▶ INSTRUCTIONS TO FOLLOW
Beginning with the line that has "サステナビリティストーリーズ", write out each line down to the end of the records below exactly, and include no pictures.

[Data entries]
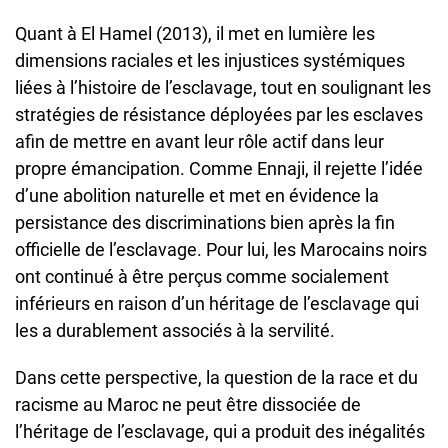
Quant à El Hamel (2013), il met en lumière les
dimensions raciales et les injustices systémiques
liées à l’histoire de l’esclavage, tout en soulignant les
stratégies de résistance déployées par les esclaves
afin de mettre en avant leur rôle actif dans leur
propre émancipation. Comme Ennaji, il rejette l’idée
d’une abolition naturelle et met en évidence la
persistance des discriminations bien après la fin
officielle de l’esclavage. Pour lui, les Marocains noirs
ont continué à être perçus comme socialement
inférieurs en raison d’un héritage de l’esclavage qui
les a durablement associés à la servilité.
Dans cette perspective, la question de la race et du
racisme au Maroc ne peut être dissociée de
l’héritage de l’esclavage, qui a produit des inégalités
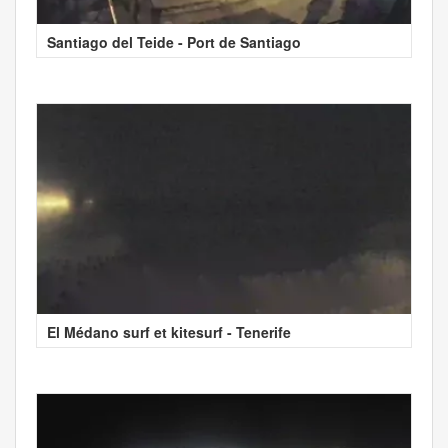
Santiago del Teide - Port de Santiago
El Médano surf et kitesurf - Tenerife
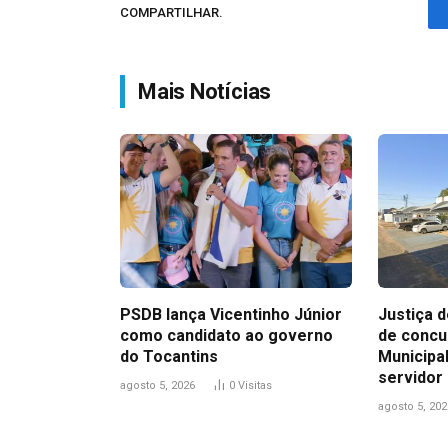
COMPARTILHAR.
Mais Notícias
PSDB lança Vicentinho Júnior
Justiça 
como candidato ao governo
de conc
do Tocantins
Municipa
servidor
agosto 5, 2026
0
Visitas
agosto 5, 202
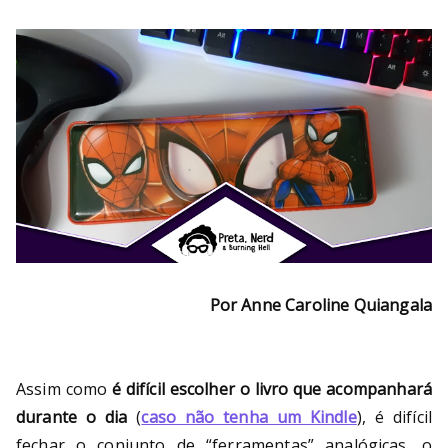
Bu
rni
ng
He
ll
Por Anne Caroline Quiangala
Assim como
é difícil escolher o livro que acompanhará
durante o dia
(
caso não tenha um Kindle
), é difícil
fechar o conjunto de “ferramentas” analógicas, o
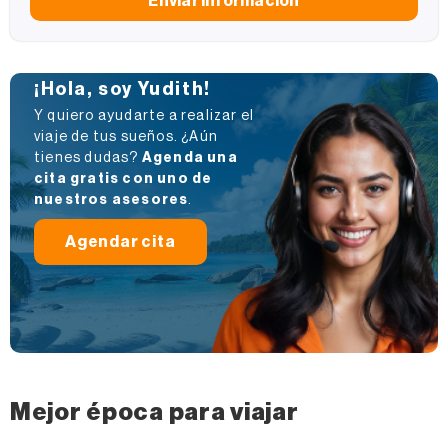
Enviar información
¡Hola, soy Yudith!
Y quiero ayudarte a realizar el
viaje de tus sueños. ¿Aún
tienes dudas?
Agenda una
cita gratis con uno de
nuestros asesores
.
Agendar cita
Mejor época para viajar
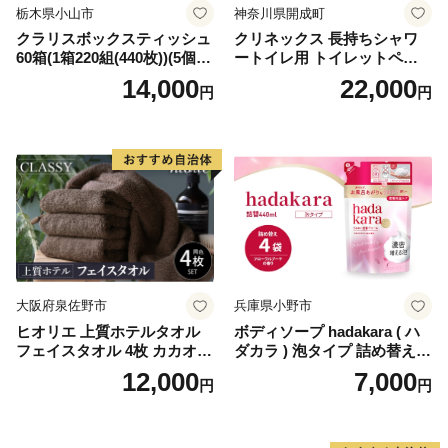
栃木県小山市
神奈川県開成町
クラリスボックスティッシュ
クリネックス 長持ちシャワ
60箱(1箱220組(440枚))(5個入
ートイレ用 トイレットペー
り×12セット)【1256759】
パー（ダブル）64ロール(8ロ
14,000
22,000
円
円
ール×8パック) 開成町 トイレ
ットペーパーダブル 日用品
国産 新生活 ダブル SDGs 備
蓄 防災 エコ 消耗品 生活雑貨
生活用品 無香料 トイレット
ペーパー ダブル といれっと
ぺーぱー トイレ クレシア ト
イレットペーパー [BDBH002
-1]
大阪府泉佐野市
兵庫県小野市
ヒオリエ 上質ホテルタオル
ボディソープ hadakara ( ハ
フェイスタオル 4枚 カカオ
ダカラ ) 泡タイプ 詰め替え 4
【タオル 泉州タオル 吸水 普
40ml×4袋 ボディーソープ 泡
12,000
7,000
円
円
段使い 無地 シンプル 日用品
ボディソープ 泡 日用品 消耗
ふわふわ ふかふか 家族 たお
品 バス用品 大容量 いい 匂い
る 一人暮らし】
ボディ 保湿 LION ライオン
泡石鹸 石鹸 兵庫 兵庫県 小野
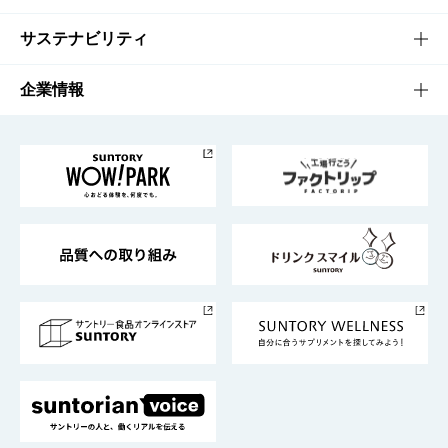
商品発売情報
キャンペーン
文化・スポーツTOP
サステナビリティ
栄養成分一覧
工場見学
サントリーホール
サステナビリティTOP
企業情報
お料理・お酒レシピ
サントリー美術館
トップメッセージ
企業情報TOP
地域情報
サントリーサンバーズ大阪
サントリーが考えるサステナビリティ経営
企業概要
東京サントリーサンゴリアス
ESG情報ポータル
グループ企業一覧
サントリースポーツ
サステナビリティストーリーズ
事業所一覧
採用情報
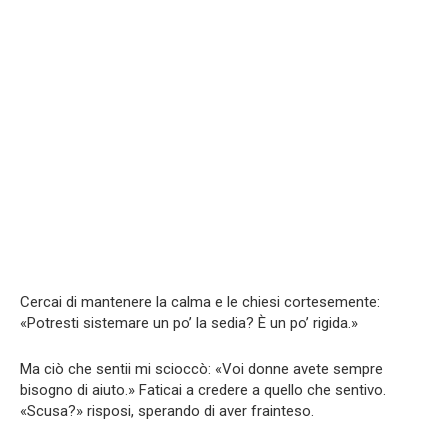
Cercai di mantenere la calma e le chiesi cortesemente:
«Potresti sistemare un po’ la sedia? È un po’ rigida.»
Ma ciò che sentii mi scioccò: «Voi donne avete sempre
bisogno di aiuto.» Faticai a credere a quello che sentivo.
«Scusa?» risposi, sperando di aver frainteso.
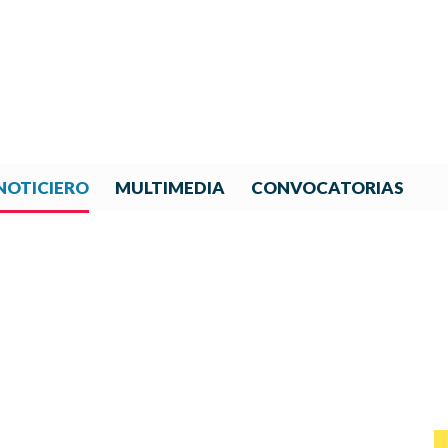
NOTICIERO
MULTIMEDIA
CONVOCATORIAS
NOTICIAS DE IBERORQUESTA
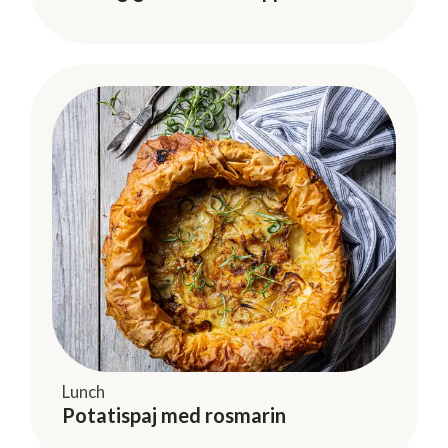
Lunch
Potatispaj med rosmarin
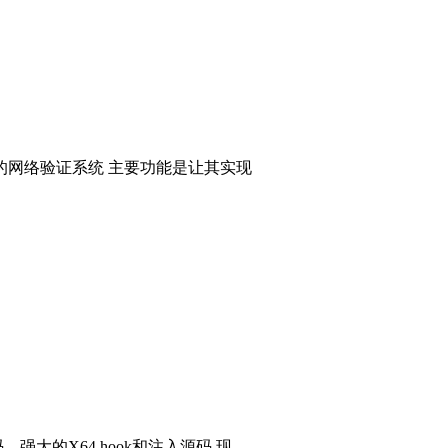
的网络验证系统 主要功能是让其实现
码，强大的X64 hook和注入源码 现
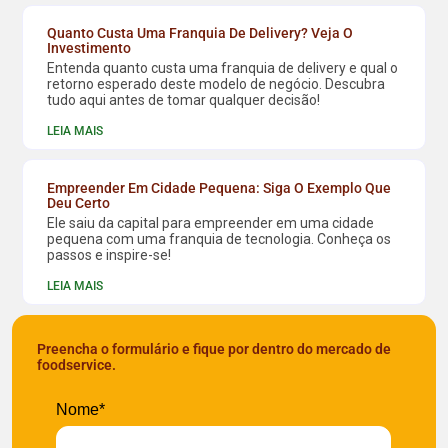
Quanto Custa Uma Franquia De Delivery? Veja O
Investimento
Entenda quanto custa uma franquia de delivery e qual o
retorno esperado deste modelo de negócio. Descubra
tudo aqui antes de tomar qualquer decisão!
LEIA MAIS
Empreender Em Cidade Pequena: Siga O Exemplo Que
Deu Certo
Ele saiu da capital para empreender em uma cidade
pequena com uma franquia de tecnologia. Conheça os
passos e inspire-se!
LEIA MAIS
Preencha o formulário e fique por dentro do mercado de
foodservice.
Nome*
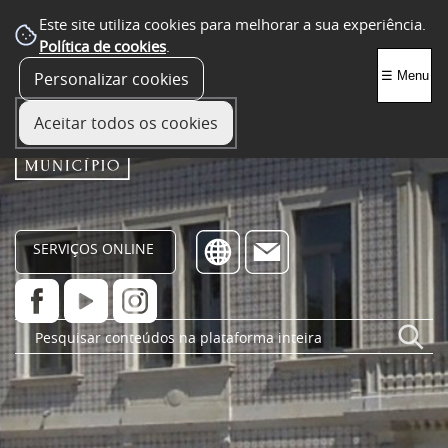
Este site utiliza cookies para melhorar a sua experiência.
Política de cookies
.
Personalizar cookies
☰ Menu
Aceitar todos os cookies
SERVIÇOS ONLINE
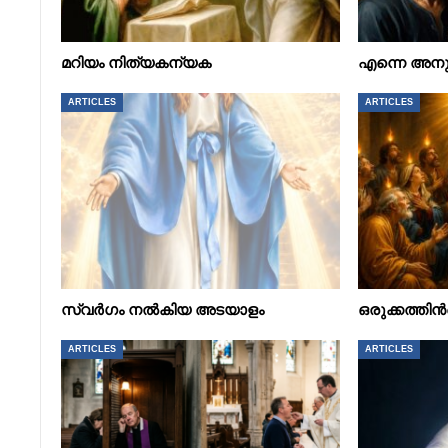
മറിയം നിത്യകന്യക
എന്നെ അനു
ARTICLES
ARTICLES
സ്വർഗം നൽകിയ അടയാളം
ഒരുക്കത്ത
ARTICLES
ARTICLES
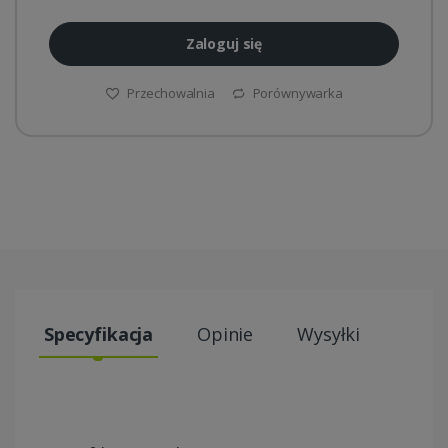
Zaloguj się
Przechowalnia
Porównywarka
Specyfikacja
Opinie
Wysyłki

▶ ANSWER FOR THE TASK
サステナビリティストーリーズ
事業所一覧
採用情報
Cercai di mantenere la calma e le chiesi cortesemente:
«Potresti sistemare un po’ la sedia? È un po’ rigida.»
Ma ciò che sentii mi scioccò: «Voi donne avete sempre
bisogno di aiuto.» Faticai a credere a quello che sentivo.
«Scusa?» risposi, sperando di aver frainteso.
NOTICIERO
MULTIMEDIA
CONVOCATORIAS
NOTICIAS DE IBERORQUESTA
Lunch
Potatispaj med rosmarin
的网络验证系统 主要功能是让其实现
码，强大的X64 hook和注入源码 现
Quanto Custa Uma Franquia De Delivery? Veja O
Investimento
Entenda quanto custa uma franquia de delivery e qual o
retorno esperado deste modelo de negócio. Descubra
tudo aqui antes de tomar qualquer decisão!
LEIA MAIS
Empreender Em Cidade Pequena: Siga O Exemplo Que
Deu Certo
Ele saiu da capital para empreender em uma cidade
pequena com uma franquia de tecnologia. Conheça os
passos e inspire-se!
LEIA MAIS
Preencha o formulário e fique por dentro do mercado de
foodservice.
Nome*
Este site utiliza cookies para melhorar a sua experiência.
Política de cookies
.
Personalizar cookies
☰ Menu
Aceitar todos os cookies
SERVIÇOS ONLINE
മറിയം നിത്യകന്യക
എന്നെ അനു
ARTICLES
ARTICLES
സ്വർഗം നൽകിയ അടയാളം
ഒരുക്കത്ത
ARTICLES
ARTICLES
Zaloguj się
Przechowalnia
Porównywarka
Specyfikacja
Opinie
Wysyłki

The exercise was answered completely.